E&Y itself had a strong year last year in Ireland, and has grown 12% in total in the 24 months leading up to your financial year-end 2012. You commented, “We’ve had a good year in challenging economic times. I am optimistic that we can continue to shape and positively support the future direction of our clients’ growth, the way that our people work, and the social and business issues that impact on the growth of the Irish economy.” What is driving your expansion today—is it a greater need for consulting in this challenging time?

Fundamentally, we are in the relationship game. It’s about being able to balance the long-term nature of our business model with the relatively short-term nature of our partnerships. We have done that pretty well, and we have done it well through the recession. We’ve also taken some risks, and invested in new partners and other talent. We have looked at opportunities in to help clients that need to reduce cost and manage large-scale change projects. We have responded to the changes in client demand throughout this recession, and have filled those gaps in our practice very successfully.
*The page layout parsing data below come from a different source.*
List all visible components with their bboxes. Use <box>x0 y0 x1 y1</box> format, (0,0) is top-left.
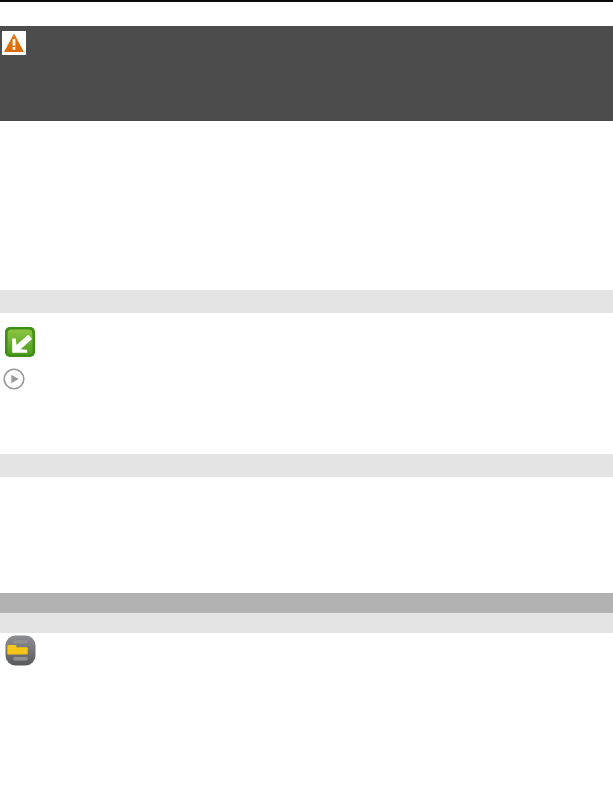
button[interactable]: Warning <box>0 26 613 121</box>
button[interactable]: Open folder <box>4 634 37 667</box>
button[interactable]: Play <box>3 368 25 390</box>
button[interactable]: Collapse <box>0 313 613 454</box>
button[interactable]: Collapse <box>5 327 35 357</box>
button[interactable]: Open folder <box>0 633 613 667</box>
button[interactable]: Warning <box>2 31 26 55</box>
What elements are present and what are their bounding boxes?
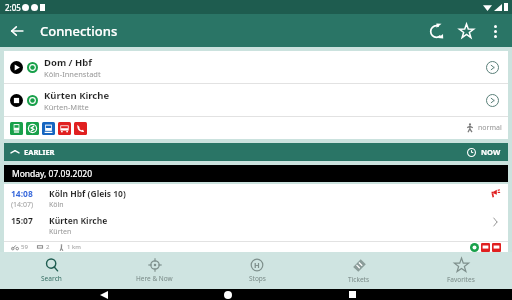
button[interactable]: Recents bbox=[341, 289, 363, 300]
button[interactable]: Favorite bbox=[451, 16, 481, 46]
staticText: 15:07 bbox=[11, 215, 33, 227]
staticText: Connections bbox=[40, 22, 118, 40]
staticText: Favorites bbox=[447, 275, 475, 284]
staticText: 59 bbox=[21, 243, 28, 251]
button[interactable]: Search bbox=[0, 252, 103, 289]
staticText: Stops bbox=[249, 274, 266, 283]
button[interactable]: Favorites bbox=[410, 252, 512, 289]
button[interactable]: H bbox=[206, 252, 308, 289]
button[interactable]: EARLIER bbox=[4, 143, 508, 161]
staticText: NOW bbox=[481, 147, 501, 157]
button[interactable]: Transport mode bbox=[42, 122, 55, 135]
staticText: Kürten Kirche bbox=[49, 215, 108, 227]
staticText: Köln bbox=[49, 200, 64, 210]
staticText: Köln Hbf (Gleis 10) bbox=[49, 188, 126, 200]
button[interactable]: Tickets bbox=[308, 252, 410, 289]
staticText: Kürten Kirche bbox=[44, 89, 110, 102]
staticText: 2:05 bbox=[5, 2, 21, 13]
button[interactable]: Back bbox=[0, 14, 33, 47]
staticText: Tickets bbox=[348, 275, 370, 284]
button[interactable]: Details bbox=[482, 57, 502, 77]
staticText: Kürten bbox=[49, 227, 72, 237]
staticText: (14:07) bbox=[11, 200, 34, 210]
staticText: Search bbox=[41, 274, 62, 283]
button[interactable]: Here & Now bbox=[103, 252, 206, 289]
staticText: Dom / Hbf bbox=[44, 56, 92, 69]
staticText: EARLIER bbox=[24, 147, 55, 157]
button[interactable]: Details bbox=[482, 90, 502, 110]
button[interactable]: Transport mode bbox=[74, 122, 87, 135]
button[interactable]: Transport mode bbox=[26, 122, 39, 135]
staticText: 14:08 bbox=[11, 188, 33, 200]
staticText: H bbox=[254, 260, 260, 270]
button[interactable]: 14:08 bbox=[4, 184, 508, 252]
button[interactable]: Transport mode bbox=[58, 122, 71, 135]
button[interactable]: Home bbox=[217, 289, 239, 300]
button[interactable]: More options bbox=[481, 17, 509, 45]
staticText: Monday, 07.09.2020 bbox=[12, 168, 93, 180]
button[interactable]: Transport mode bbox=[10, 122, 23, 135]
staticText: 1 km bbox=[67, 243, 81, 251]
staticText: normal bbox=[478, 123, 502, 133]
button[interactable]: NOW bbox=[467, 147, 501, 157]
staticText: Kürten-Mitte bbox=[44, 102, 89, 112]
button[interactable]: Kürten Kirche bbox=[4, 84, 508, 116]
staticText: Köln-Innenstadt bbox=[44, 69, 101, 79]
button[interactable]: Refresh bbox=[421, 16, 451, 46]
button[interactable]: Dom / Hbf bbox=[4, 51, 508, 83]
staticText: 2 bbox=[46, 243, 50, 251]
other: Open connection bbox=[488, 215, 501, 228]
staticText: Here & Now bbox=[136, 274, 173, 283]
button[interactable]: Back bbox=[93, 289, 115, 300]
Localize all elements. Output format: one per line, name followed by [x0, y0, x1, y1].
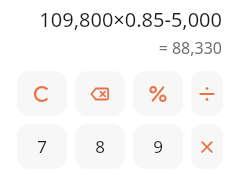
button[interactable]: Clear	[17, 71, 67, 116]
button[interactable]: 9	[133, 124, 183, 169]
staticText: 9	[153, 135, 163, 158]
button[interactable]: 7	[17, 124, 67, 169]
button[interactable]: 8	[75, 124, 125, 169]
staticText: 7	[37, 135, 47, 158]
button[interactable]: Backspace	[75, 71, 125, 116]
button[interactable]: Percent	[133, 71, 183, 116]
staticText: 109,800×0.85-5,000	[16, 6, 222, 33]
staticText: = 88,330	[16, 37, 222, 59]
button[interactable]: Divide	[191, 71, 223, 116]
staticText: 8	[95, 135, 105, 158]
button[interactable]: Multiply	[191, 124, 223, 169]
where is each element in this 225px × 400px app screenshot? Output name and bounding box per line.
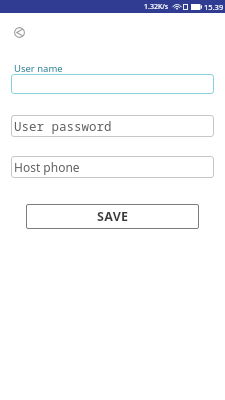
staticText: 15.39 bbox=[204, 2, 224, 12]
staticText: Host phone bbox=[14, 159, 80, 175]
button[interactable]: Host phone bbox=[11, 156, 214, 178]
button[interactable]: Back bbox=[9, 22, 30, 43]
button[interactable]: User password bbox=[11, 115, 214, 137]
staticText: User name bbox=[14, 62, 63, 75]
button[interactable]: SAVE bbox=[26, 204, 199, 229]
button[interactable] bbox=[11, 74, 214, 94]
staticText: 1.32K/s bbox=[144, 2, 169, 12]
staticText: SAVE bbox=[97, 208, 129, 225]
staticText: User password bbox=[14, 118, 112, 135]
Equally, we know that if we are going to really connect with our home market, we have to have a focus on building relationships, whether it is with Government, with large indigenous players, or with the entrepreneurial community. We have played a longer game in the last three years, and focused very actively on building those relationships. They will bear fruit over a generation.
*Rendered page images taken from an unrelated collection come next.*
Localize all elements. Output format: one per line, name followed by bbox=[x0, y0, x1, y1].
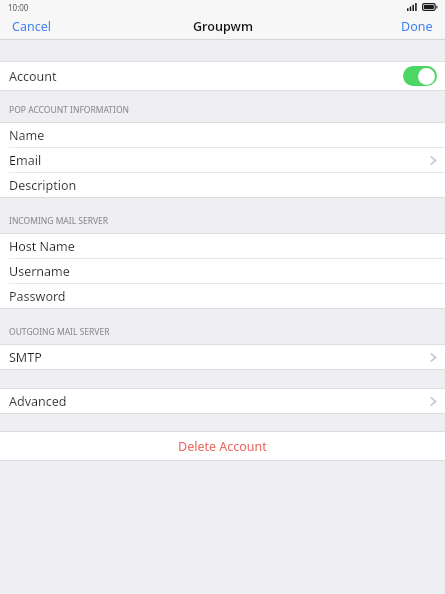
staticText: Delete Account bbox=[178, 438, 267, 455]
staticText: Name bbox=[9, 127, 45, 144]
staticText: Password bbox=[9, 288, 66, 305]
button[interactable]: Username bbox=[0, 259, 445, 283]
staticText: Description bbox=[9, 177, 77, 194]
staticText: Cancel bbox=[12, 18, 51, 35]
button[interactable]: Name bbox=[0, 123, 445, 147]
staticText: Account bbox=[9, 68, 57, 85]
staticText: SMTP bbox=[9, 349, 42, 366]
button[interactable]: Advanced bbox=[0, 389, 445, 413]
button[interactable]: Delete Account bbox=[0, 432, 445, 460]
button[interactable]: Email bbox=[0, 148, 445, 172]
button[interactable]: Host Name bbox=[0, 234, 445, 258]
staticText: Done bbox=[401, 18, 433, 35]
staticText: Host Name bbox=[9, 238, 75, 255]
staticText: Advanced bbox=[9, 393, 67, 410]
staticText: Email bbox=[9, 152, 42, 169]
staticText: INCOMING MAIL SERVER bbox=[9, 215, 109, 227]
button[interactable]: Done bbox=[389, 14, 445, 39]
staticText: POP ACCOUNT INFORMATION bbox=[9, 104, 129, 116]
staticText: 10:00 bbox=[8, 2, 29, 13]
staticText: OUTGOING MAIL SERVER bbox=[9, 326, 110, 338]
button[interactable]: SMTP bbox=[0, 345, 445, 369]
button[interactable]: Description bbox=[0, 173, 445, 197]
button[interactable]: Account bbox=[0, 62, 445, 90]
button[interactable]: Password bbox=[0, 284, 445, 308]
button[interactable]: Account toggle, on bbox=[403, 66, 437, 86]
button[interactable]: Cancel bbox=[0, 14, 63, 39]
staticText: Groupwm bbox=[193, 18, 253, 35]
staticText: Username bbox=[9, 263, 70, 280]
We have fully intended to emerge from this economic downturn in much better shape than when we went into it. In order to do that, we have had to invest, and do our fair share of restructuring. Indeed, most companies in this market have had to restructure in one way or another. Return to my earlier comment: we truly believe we have something unique to offer. We can mobilize people around the world in ways that our competition cannot. I am cautiously optimistic about EY’s future in Ireland. We expect the economy to continue to challenge us for at least the next 18 months. However because of our export-driven economy, Ireland is well positioned to outgrow the Eurozone and most of its direct competitors.

What motivates you, as the managing partner of this firm?

First of all, I am extremely passionate about our work here. And secondly, I enjoy the fact that I am responsible for 1300 people at EY Ireland. It’s not just about those 1300 individuals—it’s about their families, and their careers.

We purposely had a different approach when the recession hit, and said to our people that we intended to keep our entire staff intact. We wanted to be cost competitive, and took measures to reach that goal—but we tried to grow sufficiently to ensure that everyone could continue to have a job. We have not implemented any redundancy programs. In fact, our headcount is 100 people stronger today than it was a year ago. That’s a great place to be in. I really hope that our people feel that security.

By growing our talent, we can also prepare ourselves for the next wave of economic growth. There is a real danger in this economy that people will try to protect their profitability by cutting continuously. That is a spiral that is very difficult to climb out of. As for us—I don’t think we’re finished investing by any means.